Tiburón Island mule deer

Scientific classification
- Kingdom: Animalia
- Phylum: Chordata
- Class: Mammalia
- Order: Artiodactyla
- Family: Cervidae
- Subfamily: Capreolinae
- Genus: Odocoileus
- Species: O. hemionus
- Subspecies: O. h. sheldoni
- Trinomial name: Odocoileus hemionus sheldoni Goldman, 1939

= Tiburón Island mule deer =

Subspecies of mammal

The Tiburón Island mule deer (Odocoileus hemionus sheldoni) or Sheldon's mule deer, is a subspecies of the mule deer (Ococoileus hemionus) that is native to Tiburón Island, Sonora, Mexico.

== Anatomy ==
The Tiburón Island mule deer differs from mainland populations by its variation in color, size, and dental measurements. Other changes may or may not be evident on the subspecies.

== Distribution and habitat ==
The Tiburón Island mule deer is native to Tiburón Island, Sonora, Mexico, where it lives in entirely semi-arid to arid zones. Its range is within the Islas del Golfo de California Biosphere Reserve, which covers over 200 islands off the coast of western Mexico.

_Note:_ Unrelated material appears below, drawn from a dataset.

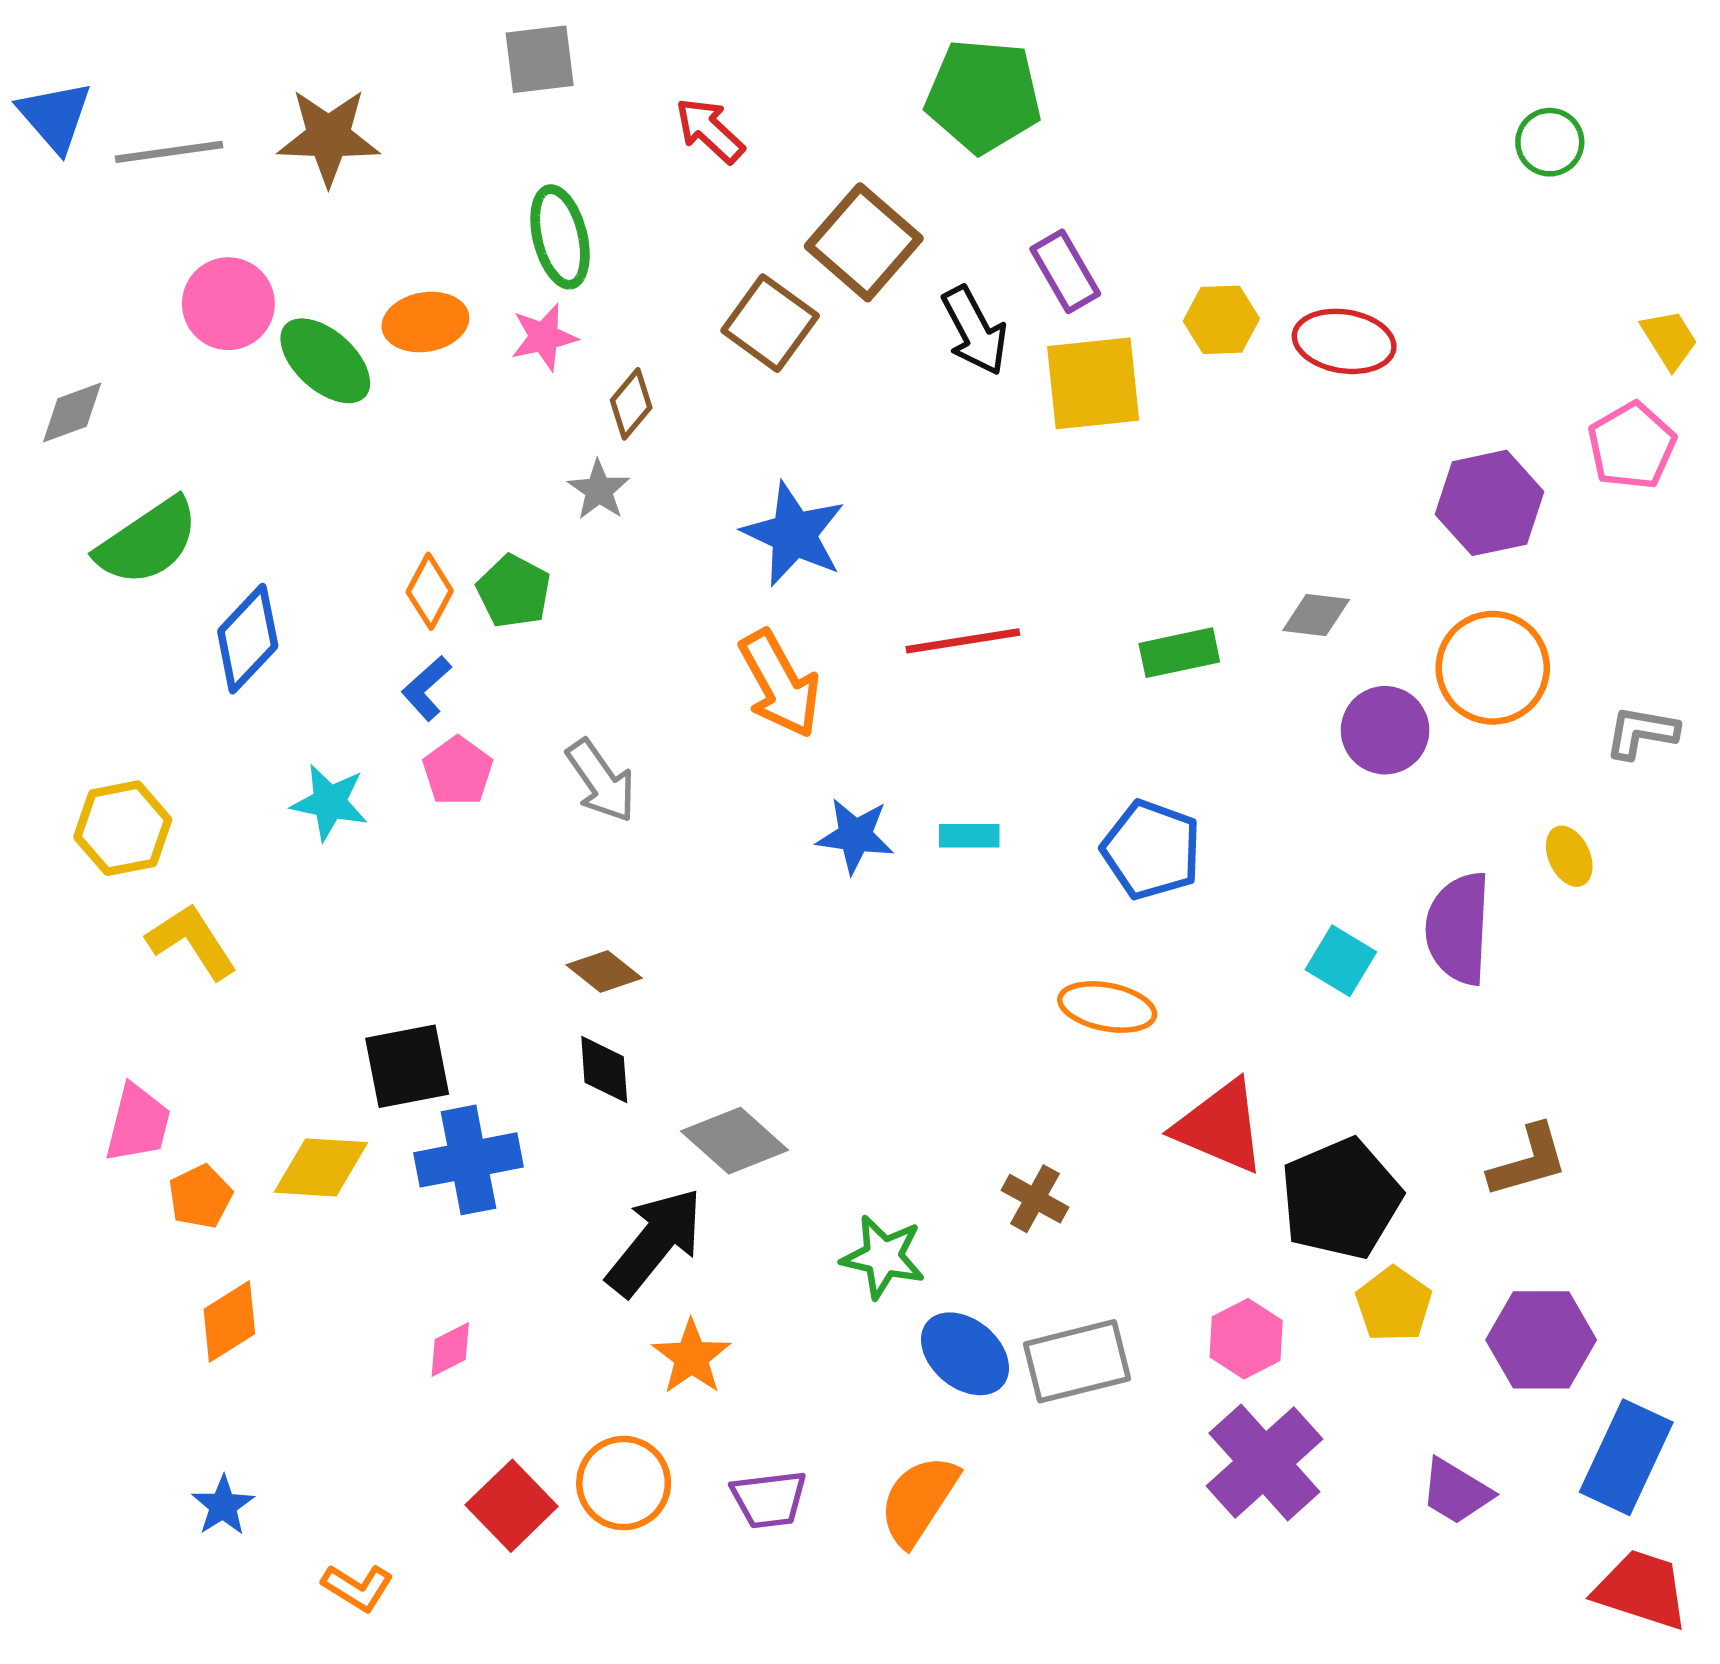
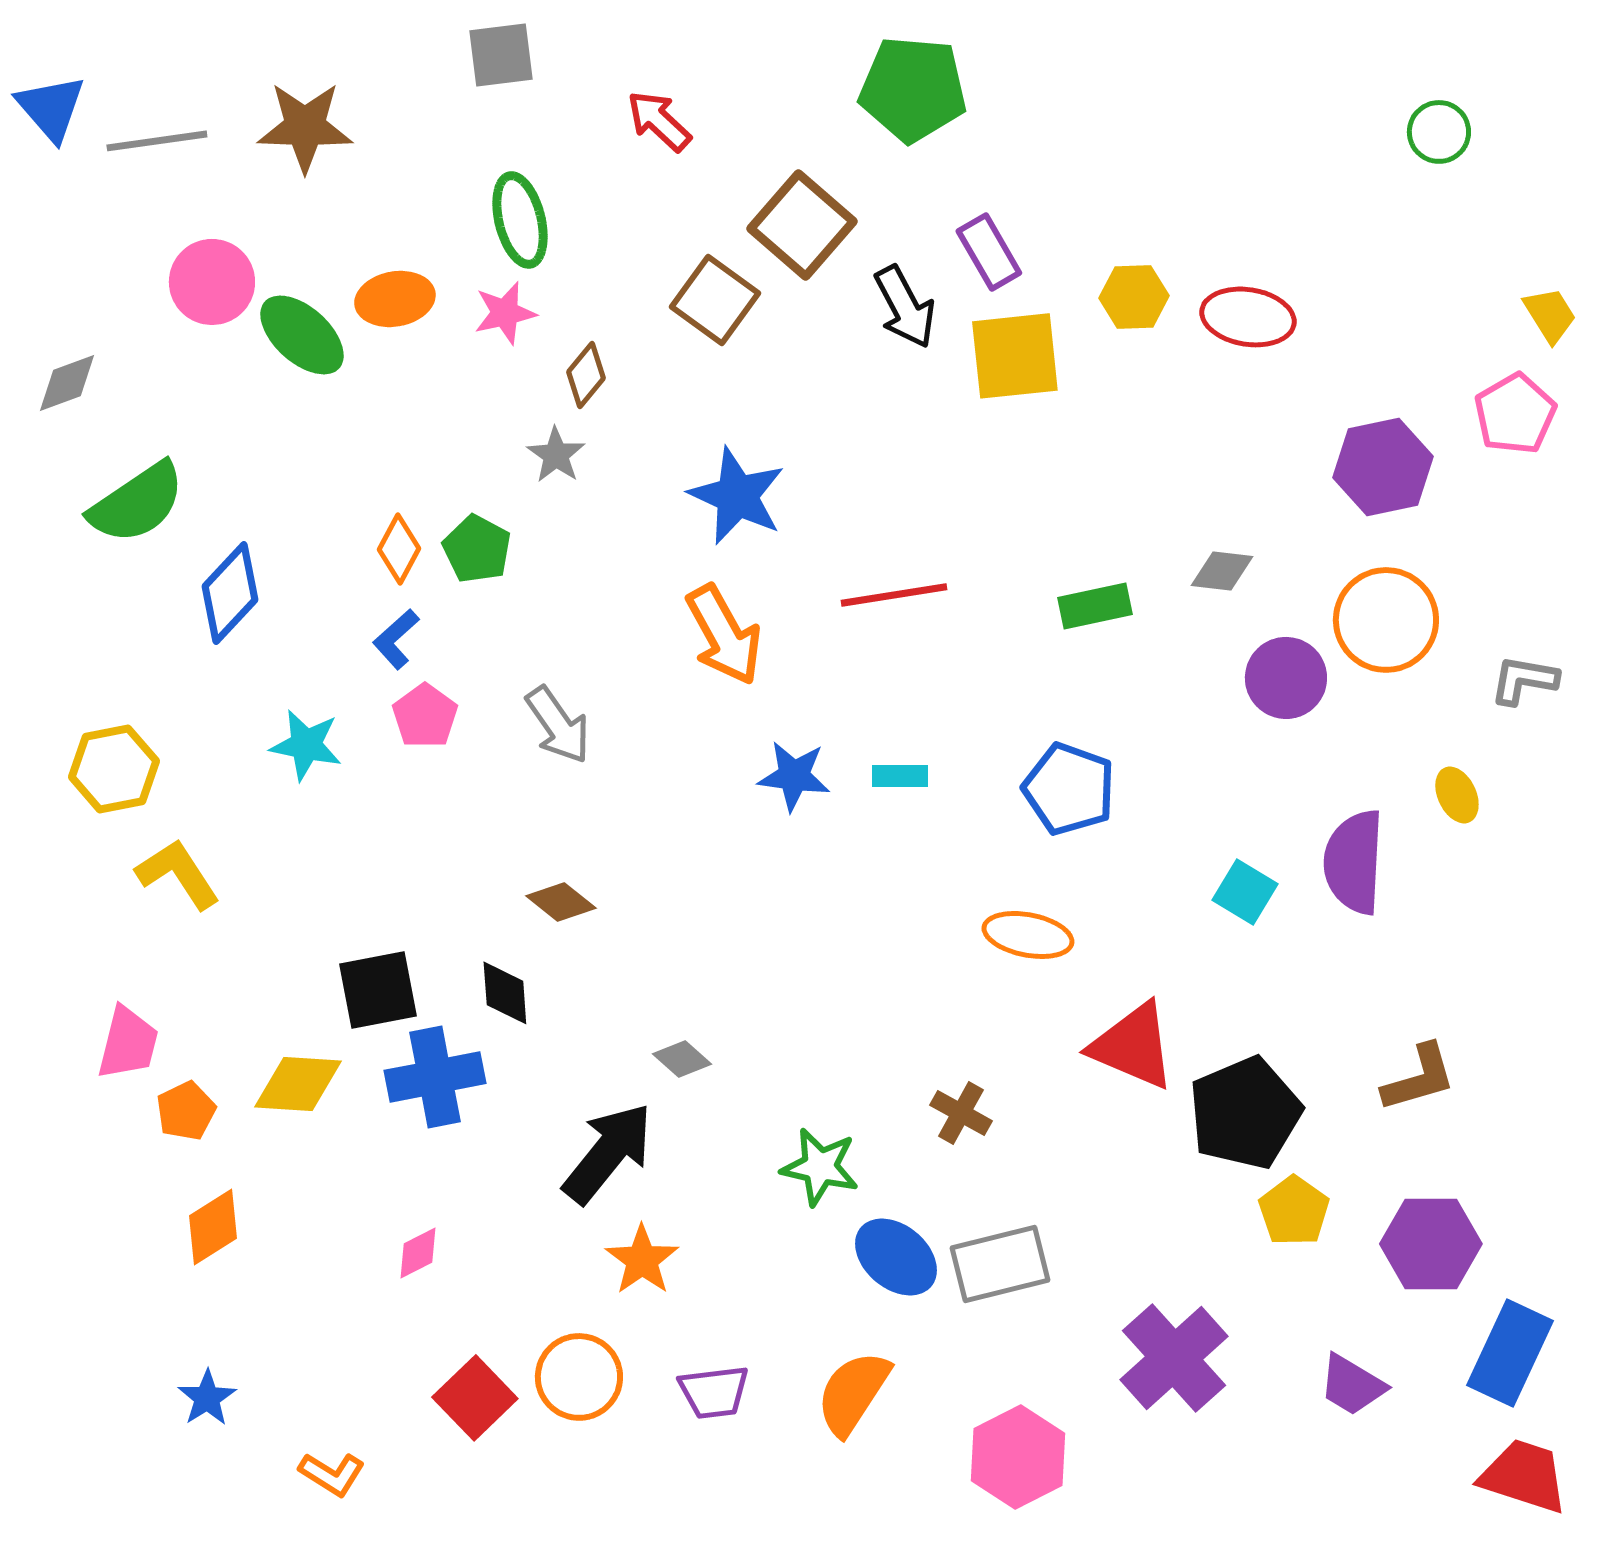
black diamond: (604, 1069) -> (505, 993), moved
gray diamond: (735, 1141) -> (682, 1059), size x0.6
pink hexagon: (1246, 1339) -> (1018, 1457), moved, size x1.4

== Classification and conservation ==
The Tiburón Island mule deer is also called the "Tiburon Island mule deer" in most English speaking countries, for the acute accent is not needed. It is still undecided if the Tiburón Island mule deer is a valid subspecies or not, for it may be a synonym of either the burro mule deer (Odocoileus hemionus eremicus), or the peninsular mule deer (Odocoileus hemionus peninsulae).

The Tiburón Island mule deer is listed as "Vulnerable" by many sources, for its natural range is being threatened by feral dogs, coyotes, and poaching. The mule deer population on the island was at 869 in 1980, and 650 in 1993, showing its gradual decline over the years.